Lately, I’ve been thinking about bodies. Good friends and family members have sickened and died. I move my body through space and think about moving it through time. I consider all the different ways, as a cis female, I’ve experienced my body: objectified, desiring, strong, fragile, diseased, healthy, hungover, gestational, nauseated, aging, wanting, found wanting. Our bodies have such strange relationships with our selves. They both belong to us and are us, the cracked houses we inhabit. My favorite Yeats poem describes the heart “sick with desire / And fastened to a dying animal.” So many of my stories are about bodies, their unruly appetites, their vulnerability to time.
This particular day in July, I was thinking about the body in parts. I’d been working on my new short story collection, rearranging stories, trying to determine what did and did not belong. I pictured the WIP as a body of work.
Walking, I thought about how prominently body parts figured in stories and myths. Noses grew when one lied; body parts generated—not just sex organs, but stranger parts, like heads and ribs. I emailed myself representative body parts: eyeball, elbow, tongue. I emailed notes about how they manifested. Which body parts were metonyms for weakness and fragility, for instance, chinks or holes in the body’s fortress. No doubt because I’d been thinking so much about organization and sequence, how to arrange the parts, I imagined this “essay” (essay: to try) as a glossary or index.
I was participating in A SmokeLong Summer, and every week, I wrote a couple of drafts to workshop.
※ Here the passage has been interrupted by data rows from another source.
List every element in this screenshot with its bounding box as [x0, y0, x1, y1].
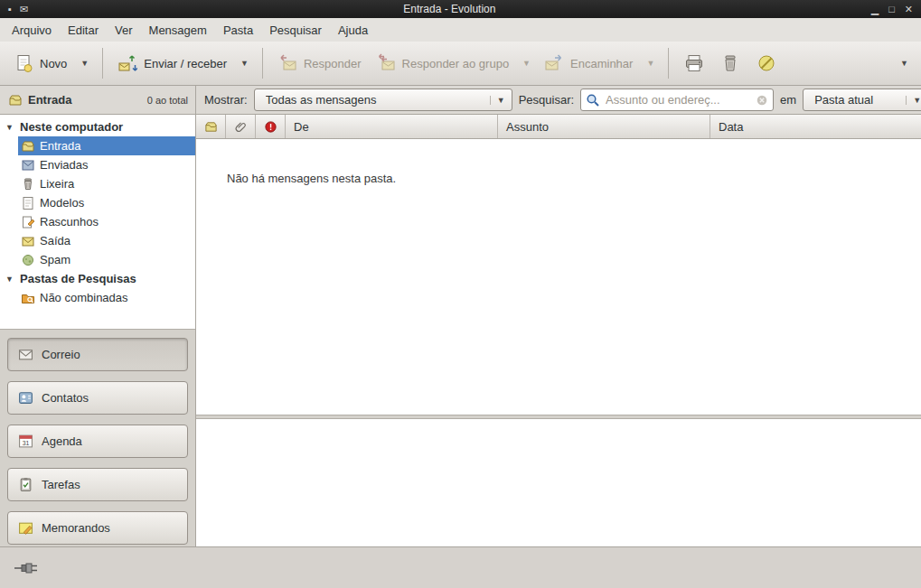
folder-saida[interactable]: Saída: [18, 231, 195, 250]
column-priority[interactable]: [256, 115, 286, 138]
menu-ver[interactable]: Ver: [107, 20, 141, 41]
column-read-status[interactable]: [196, 115, 226, 138]
folder-modelos[interactable]: Modelos: [18, 193, 195, 212]
menu-arquivo[interactable]: Arquivo: [4, 20, 60, 41]
menu-ajuda[interactable]: Ajuda: [330, 20, 376, 41]
group-pastas-de-pesquisas[interactable]: ▼ Pastas de Pesquisas: [0, 269, 195, 288]
reply-icon: [277, 53, 297, 73]
drafts-icon: [20, 215, 35, 229]
send-receive-dropdown-button[interactable]: ▼: [234, 51, 255, 75]
junk-folder-icon: [20, 253, 35, 267]
folder-label: Saída: [40, 234, 70, 247]
folder-spam[interactable]: Spam: [18, 250, 195, 269]
minimize-button[interactable]: ▁: [871, 4, 879, 15]
online-status-button[interactable]: [10, 558, 48, 578]
outbox-icon: [20, 234, 35, 248]
column-data[interactable]: Data: [710, 115, 921, 138]
reply-all-dropdown-button[interactable]: ▼: [516, 51, 537, 75]
switcher-correio[interactable]: Correio: [7, 338, 188, 371]
toolbar-overflow-button[interactable]: ▼: [894, 51, 915, 75]
menu-mensagem[interactable]: Mensagem: [141, 20, 215, 41]
search-input[interactable]: [604, 92, 752, 107]
switcher-agenda[interactable]: 31 Agenda: [7, 425, 188, 458]
group-label: Pastas de Pesquisas: [20, 272, 136, 285]
folder-lixeira[interactable]: Lixeira: [18, 174, 195, 193]
chevron-down-icon: ▼: [906, 96, 921, 105]
sidebar: ▼ Neste computador Entrada Enviadas Lixe…: [0, 115, 196, 546]
titlebar: ▪ ✉ Entrada - Evolution ▁ □ ✕: [0, 0, 921, 18]
folder-nao-combinadas[interactable]: Não combinadas: [18, 288, 195, 307]
folder-rascunhos[interactable]: Rascunhos: [18, 212, 195, 231]
print-icon: [684, 53, 704, 73]
switcher-label: Correio: [42, 348, 80, 361]
trash-folder-icon: [20, 177, 35, 191]
folder-enviadas[interactable]: Enviadas: [18, 155, 195, 174]
print-button[interactable]: [676, 46, 712, 80]
search-icon[interactable]: [586, 93, 600, 107]
clear-search-icon[interactable]: [756, 94, 768, 107]
new-dropdown-button[interactable]: ▼: [74, 51, 95, 75]
chevron-down-icon: ▼: [490, 96, 505, 105]
search-entry[interactable]: [580, 89, 774, 111]
titlebar-left: ▪ ✉: [0, 4, 36, 15]
switcher-tarefas[interactable]: Tarefas: [7, 468, 188, 501]
group-neste-computador[interactable]: ▼ Neste computador: [0, 117, 195, 136]
sent-icon: [20, 158, 35, 173]
junk-icon: [757, 53, 776, 73]
close-button[interactable]: ✕: [905, 4, 913, 15]
show-label: Mostrar:: [204, 93, 248, 107]
column-assunto[interactable]: Assunto: [498, 115, 710, 138]
switcher-memorandos[interactable]: Memorandos: [7, 511, 188, 545]
junk-button[interactable]: [748, 46, 785, 80]
empty-folder-text: Não há mensagens nesta pasta.: [227, 172, 396, 185]
toolbar-separator: [668, 48, 669, 79]
window-menu-icon[interactable]: ▪: [8, 4, 12, 14]
send-receive-button[interactable]: Enviar / receber: [110, 46, 234, 80]
forward-button[interactable]: Encaminhar: [537, 46, 640, 80]
switcher-contatos[interactable]: Contatos: [7, 381, 188, 415]
window-title: Entrada - Evolution: [36, 3, 863, 15]
window-body: ▼ Neste computador Entrada Enviadas Lixe…: [0, 115, 921, 546]
new-message-icon: [14, 53, 33, 73]
folder-entrada[interactable]: Entrada: [18, 136, 195, 155]
folder-label: Não combinadas: [40, 291, 128, 304]
menu-editar[interactable]: Editar: [60, 20, 107, 41]
folder-label: Lixeira: [40, 177, 74, 191]
view-switcher: Correio Contatos 31 Agenda Tarefas Memor…: [0, 329, 195, 553]
contacts-icon: [18, 390, 33, 406]
toolbar-separator: [262, 48, 263, 79]
message-list-pane: De Assunto Data Não há mensagens nesta p…: [196, 115, 921, 546]
search-scope-combo[interactable]: Pasta atual ▼: [803, 89, 921, 111]
delete-button[interactable]: [712, 46, 748, 80]
folder-header: Entrada 0 ao total: [0, 86, 196, 114]
column-assunto-label: Assunto: [506, 120, 549, 134]
new-button-label: Novo: [40, 57, 67, 70]
expander-icon[interactable]: ▼: [5, 123, 15, 132]
reply-all-button[interactable]: Responder ao grupo: [369, 46, 517, 80]
folder-label: Enviadas: [40, 158, 88, 172]
new-button[interactable]: Novo: [6, 46, 74, 80]
show-filter-combo[interactable]: Todas as mensagens ▼: [254, 89, 512, 111]
maximize-button[interactable]: □: [888, 4, 895, 14]
expander-icon[interactable]: ▼: [5, 275, 15, 284]
forward-dropdown-button[interactable]: ▼: [640, 51, 661, 75]
message-list-header: De Assunto Data: [196, 115, 921, 139]
folder-label: Spam: [40, 253, 70, 266]
toolbar: Novo ▼ Enviar / receber ▼ Responder Resp…: [0, 42, 921, 86]
folder-tree: ▼ Neste computador Entrada Enviadas Lixe…: [0, 115, 195, 329]
folder-label: Modelos: [40, 196, 84, 210]
column-attachment[interactable]: [226, 115, 256, 138]
reply-button[interactable]: Responder: [270, 46, 369, 80]
switcher-label: Tarefas: [42, 478, 80, 491]
evolution-window: ▪ ✉ Entrada - Evolution ▁ □ ✕ Arquivo Ed…: [0, 0, 921, 588]
menu-pesquisar[interactable]: Pesquisar: [261, 20, 330, 41]
column-de[interactable]: De: [286, 115, 498, 138]
switcher-label: Memorandos: [42, 521, 110, 535]
menu-pasta[interactable]: Pasta: [215, 20, 261, 41]
message-list-body: Não há mensagens nesta pasta.: [196, 139, 921, 415]
online-status-plug-icon: [14, 562, 44, 574]
in-label: em: [780, 93, 796, 107]
preview-pane: [196, 419, 921, 546]
switcher-label: Agenda: [42, 434, 82, 448]
folder-message-count: 0 ao total: [147, 95, 188, 106]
My first draft of my index was alphabetical. But one section stuck out: the liver. It was more personal than the other entries, not just about myth (Prometheus), but also about my father, who had died a few years after receiving a new liver. One workshop member suggested I cut it; he called it the weakest section. Others said no, it was the strongest. I agreed with that more enthusiastic assessment, but I also knew it didn’t fit where it was, under L, uneasily in the middle. My first reader, Michelle Ross, said, “It belongs at the end.” The entry was about postscripts, about endings and aftermaths. I saw her point. But wouldn’t that mean breaking the rules I’d set myself with my index?
I realized that the “Liver” entry was about things being out of place. Organ transplants, things eaten and regenerated. It was about both the life-saving and toxic things put into our bodies, incorporated. It made sense for “Liver” to be an uncomfortable inclusion, a misfit. Many of the body parts on my list were similarly paradoxical. Something violently severed, generates: Uranus’s castrated testicles produce, on the sea foam, the goddess of love and beauty. Blood on the water. “Liver” was both detour and culmination, the right ending, the sad ending.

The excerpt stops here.